Das hat wieder viel mit dem geistigen Klima in unserer Gesellschaft zu tun. Noch nie stimmte das Motto für die Bundesrepublik so sehr wie heute, daß Geld die Welt regiert. Noch nie wurde über Arme in der Gesellschaft so verächtlich gesprochen und so bewußt ein Entsolidarisierungsklima organisiert. Wie bei Flüchtlingen wird auch hier versucht, jedes Mitleid, jedes Solidaritätsgefühl zu ersticken.
Das alles wird noch ideologisch untermauert. Gerade die F.D.P. spricht sehr absichtsvoll immer von „Leistungsträgern", womit suggeriert werden soll, daß hinter Reichtum Leistung steckt. Wie oft, frage ich Sie, steckt dahinter eigentlich nur Erbschaft? Was hat das mit Leistung zu tun?

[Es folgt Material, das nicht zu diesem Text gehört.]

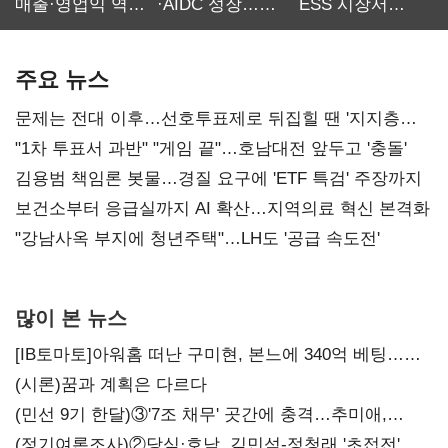
매출·영업익 역대
·AIDC 성장…
ESS 시장서
최대…에이전트
SKT 2분기 성장
‘격돌’
AI 수익화 관건
본궤도
주요 뉴스
문제는 전대 이후…선호투표제로 뒤집힐 땐 '지지층
불복'
"1차 투표서 과반" "게임 끝"…호남대전 앞두고 '충돌'
김용범 책임론 봇물…경질 요구에 'ETF 특검' 주장까지
보건소부터 응급실까지 AI 확산…지역의료 혁신 본격화
"강남사옥 부지에 청년주택"…LH도 '공급 속도전'
많이 본 뉴스
[IB토마토]아워홈 떠난 구미현, 본느에 340억 베팅…
가족 지배체제 구축
(시론)꿈과 계획은 다르다
(민선 9기 한달)③'7조 채무' 곳간에 충격…추미애,
20년만에 '비상재정' 선언 승부수
(정기여론조사)②당심·호남, 김민석-정청래 '초접전'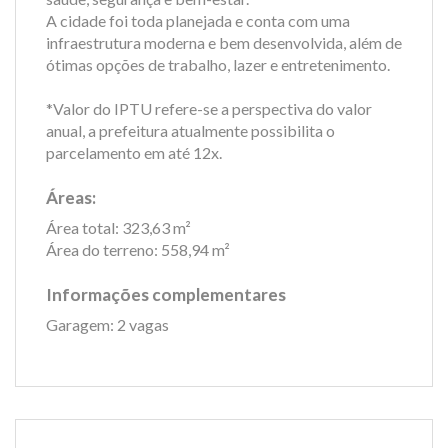
A cidade foi toda planejada e conta com uma
infraestrutura moderna e bem desenvolvida, além de
ótimas opções de trabalho, lazer e entretenimento.
*Valor do IPTU refere-se a perspectiva do valor
anual, a prefeitura atualmente possibilita o
parcelamento em até 12x.
Áreas:
Área total: 323,63 m²
Área do terreno: 558,94 m²
Informações complementares
Garagem: 2 vagas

Ist es nicht vielleicht doch noch immer so, daß der Gewinn vieler Leute von anderen erarbeitet wird und diese so gut wie gar nicht daran beteiligt werden? Wenn der Gewinn Ausdruck von Leistung ist, dann ist nach dieser ideologischen Logik Armut Ausdruck von fehlender Leistung. Mit einer solchen Ideologie eröffnet man nicht den Kampf gegen die Armut, sondern den Kampf gegen die Armen in dieser Gesellschaft.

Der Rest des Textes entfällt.